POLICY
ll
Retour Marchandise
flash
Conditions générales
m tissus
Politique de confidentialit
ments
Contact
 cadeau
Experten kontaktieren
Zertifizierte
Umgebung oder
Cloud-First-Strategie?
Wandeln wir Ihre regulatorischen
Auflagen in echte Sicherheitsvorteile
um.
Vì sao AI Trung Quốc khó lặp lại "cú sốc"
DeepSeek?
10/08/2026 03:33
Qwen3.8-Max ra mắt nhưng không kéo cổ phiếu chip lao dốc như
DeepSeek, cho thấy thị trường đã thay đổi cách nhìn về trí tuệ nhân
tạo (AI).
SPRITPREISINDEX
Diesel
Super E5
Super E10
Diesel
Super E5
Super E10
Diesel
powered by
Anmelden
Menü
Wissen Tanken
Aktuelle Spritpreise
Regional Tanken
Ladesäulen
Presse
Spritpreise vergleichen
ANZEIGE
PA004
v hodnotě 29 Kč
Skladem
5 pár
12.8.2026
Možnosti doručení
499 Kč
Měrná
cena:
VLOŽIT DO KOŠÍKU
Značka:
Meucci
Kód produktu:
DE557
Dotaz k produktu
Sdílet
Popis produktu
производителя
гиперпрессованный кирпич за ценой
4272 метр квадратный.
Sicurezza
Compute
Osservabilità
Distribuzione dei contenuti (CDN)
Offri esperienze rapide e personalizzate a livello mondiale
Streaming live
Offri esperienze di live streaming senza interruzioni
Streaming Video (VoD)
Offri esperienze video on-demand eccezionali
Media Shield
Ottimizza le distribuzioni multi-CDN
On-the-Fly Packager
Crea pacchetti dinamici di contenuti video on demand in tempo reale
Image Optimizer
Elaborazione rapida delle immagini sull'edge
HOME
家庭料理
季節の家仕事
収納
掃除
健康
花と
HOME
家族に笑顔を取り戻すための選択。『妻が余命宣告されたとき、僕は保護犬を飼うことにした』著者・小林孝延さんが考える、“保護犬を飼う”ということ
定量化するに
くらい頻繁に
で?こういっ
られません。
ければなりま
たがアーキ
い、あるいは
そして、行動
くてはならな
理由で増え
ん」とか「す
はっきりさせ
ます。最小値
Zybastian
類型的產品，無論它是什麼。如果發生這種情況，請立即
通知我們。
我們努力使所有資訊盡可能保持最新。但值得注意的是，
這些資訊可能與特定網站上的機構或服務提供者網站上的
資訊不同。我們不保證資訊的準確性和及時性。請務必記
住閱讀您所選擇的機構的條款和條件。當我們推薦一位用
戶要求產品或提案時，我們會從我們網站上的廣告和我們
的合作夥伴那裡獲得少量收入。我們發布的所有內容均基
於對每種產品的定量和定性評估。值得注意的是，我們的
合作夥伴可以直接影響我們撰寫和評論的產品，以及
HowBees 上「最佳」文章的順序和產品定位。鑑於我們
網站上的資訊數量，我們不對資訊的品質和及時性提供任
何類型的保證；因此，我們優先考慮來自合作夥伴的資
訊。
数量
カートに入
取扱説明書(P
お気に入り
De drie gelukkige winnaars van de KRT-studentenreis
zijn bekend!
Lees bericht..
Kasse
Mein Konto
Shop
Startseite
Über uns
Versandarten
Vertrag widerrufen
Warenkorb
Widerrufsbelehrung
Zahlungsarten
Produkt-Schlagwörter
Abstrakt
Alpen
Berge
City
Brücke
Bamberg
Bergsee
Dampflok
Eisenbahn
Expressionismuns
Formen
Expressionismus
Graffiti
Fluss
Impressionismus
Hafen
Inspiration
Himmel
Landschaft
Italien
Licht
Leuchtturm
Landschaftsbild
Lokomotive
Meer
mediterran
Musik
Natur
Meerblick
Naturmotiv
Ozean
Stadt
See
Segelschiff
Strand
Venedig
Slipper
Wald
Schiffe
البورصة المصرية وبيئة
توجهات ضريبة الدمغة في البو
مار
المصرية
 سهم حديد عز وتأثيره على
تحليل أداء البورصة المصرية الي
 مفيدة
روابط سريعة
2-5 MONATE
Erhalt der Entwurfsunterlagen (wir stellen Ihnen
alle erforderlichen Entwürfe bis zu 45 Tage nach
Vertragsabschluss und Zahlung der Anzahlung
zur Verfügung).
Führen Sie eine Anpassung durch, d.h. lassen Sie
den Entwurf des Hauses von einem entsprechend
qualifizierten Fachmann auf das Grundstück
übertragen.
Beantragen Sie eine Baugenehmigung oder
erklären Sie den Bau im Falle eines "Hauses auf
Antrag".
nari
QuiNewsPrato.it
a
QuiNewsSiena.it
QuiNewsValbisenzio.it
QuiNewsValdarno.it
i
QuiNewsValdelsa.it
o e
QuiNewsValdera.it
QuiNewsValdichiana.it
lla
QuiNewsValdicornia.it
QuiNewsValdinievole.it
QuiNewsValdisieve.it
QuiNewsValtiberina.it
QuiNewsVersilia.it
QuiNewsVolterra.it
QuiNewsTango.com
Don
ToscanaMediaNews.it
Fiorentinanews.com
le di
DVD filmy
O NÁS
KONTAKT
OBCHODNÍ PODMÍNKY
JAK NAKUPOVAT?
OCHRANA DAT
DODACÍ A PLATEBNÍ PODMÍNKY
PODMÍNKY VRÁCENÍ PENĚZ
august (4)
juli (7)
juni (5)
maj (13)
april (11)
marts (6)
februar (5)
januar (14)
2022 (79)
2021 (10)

------------------------------------------------

- _Your instructions_
The answer must be every line from the entries above that holds the string "oder".

- _Response area_
Umgebung oder
Beantragen Sie eine Baugenehmigung oder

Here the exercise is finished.